20230808-AI coding-1st round/407 – Istaphanous 2013.txt

PMID: 23460572 DOI: 10.1213/ANE.0b013e318281e988
METHODS
All procedures were approved by the Institutional Animal Care and Use Committee and conformed to the guidelines for ethical treatment of animals. Efforts were made to minimize the number of animals used. Breeding pairs of male CD1 and female C57BL/6 mice were housed in a 12/12-hour light-dark cycle at 22°C with free access to food and water. This hybrid was selected because they exhibit robust anesthesia-induced apoptosis with acceptable survival.3

Isoflurane Treatment
For caspase 3 immunohistochemistry, 7-day-old CD1 and C57BL/6 hybrid littermates (n = 14) were randomly assigned to a 6-hour exposure to 1.5% isoflurane (approximately 0.6 minimum alveolar concentration in these mice) in 30% oxygen (anesthesia, n = 8) or to 6 hours in room air (control, n = 6). Immediately after treatment, animals were euthanized with an overdose of ketamine, acepromazine, and xylazine. Brains were immersion-fixed in 4% paraformaldehyde in phosphate-buffered saline (pH 7.4), postfixed overnight at 4°C, and cryopreserved in 25% sucrose. Brains were snap frozen and 40-μm coronal sections were cut on a cryostat (Thermo Electronics, Kalamazoo, MI). Sections were mounted to charged slides and stored at −80°C until use.

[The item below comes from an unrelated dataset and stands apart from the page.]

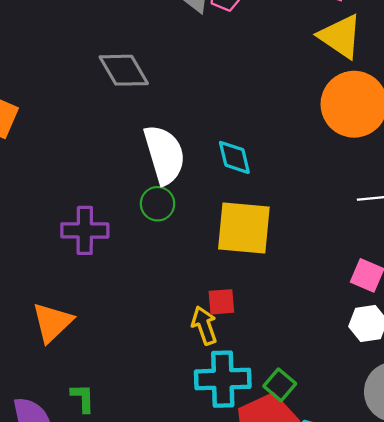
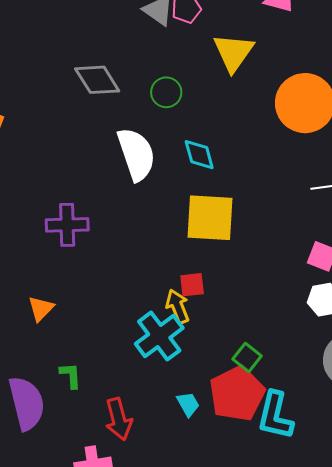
yellow triangle: (340, 36) -> (233, 52), moved, turned 33
green circle: (158, 204) -> (166, 92), moved
orange triangle: (52, 322) -> (41, 309), size x0.7
cyan cross: (223, 379) -> (159, 336), moved, turned -33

For protein analyses, a separate set of animals (n = 22) was treated and euthanized as described above. The left hemispheres were cut into 4 coronal sections, frozen in liquid nitrogen, and stored at −80°C until use. At a later date, sections of neocortex around bregma −3 mm were separated with a razor blade on dry ice and then homogenized twice in cell lysis buffer solution for approximately 10 seconds each time at 4°C. The homogenate was then centrifuged at 13,000 rpm using a refrigerated microcentrifuge (Fresco centrifuge, Sorvall, Buckinghamshire, UK). The supernatant was removed and used for testing for the specific proteins.

Immunohistochemistry
Slide-mounted brain sections were blocked for 1 hour in normal goat serum, followed by incubation in rabbit antiactivated caspase 3 polyclonal antibodies (1:100, 9661L; Cell Signaling, Danvers, MA) for 18 hours at −4°C, combined with one of the following antibodies: (1) mouse anti–Neuronal Nuclei (NeuN) monoclonal antibodies (NeuN, 1:500, Chemicon, MAB377; Millipore, Billerica, MA), (2) mouse antiglutamate decarboxylase isoform 67 (antiglutamic acid decarboxylase [GAD]67, 1:2000, MAB5406; Chemicon), (3) mouse anti-S100β (1:500, CB1040; Millipore), or (4) chicken antiglial fibrillary acidic protein (GFAP) (1:500, AB5541; Chemicon). Sections were then rinsed in blocker and incubated in Alexa Fluor 488 goat antirabbit secondary antibodies (1:200, A11034, Molecular Probes Inc.; Invitrogen, Carlsbad, CA) for 4 hours at 20°C, combined with either Alexa Fluor 594 goat antimouse (1:250, A11032, Molecular Probes) or Alexa Fluor 594 goat antichicken (1:250, A11042, Molecular Probes) secondary antibodies, as appropriate for the primary antibody species. After immunostaining, sections were dehydrated in an ascending ethanol series, cleared in xylenes, and mounted with Krystalon (EMD, Gibbstown, NJ).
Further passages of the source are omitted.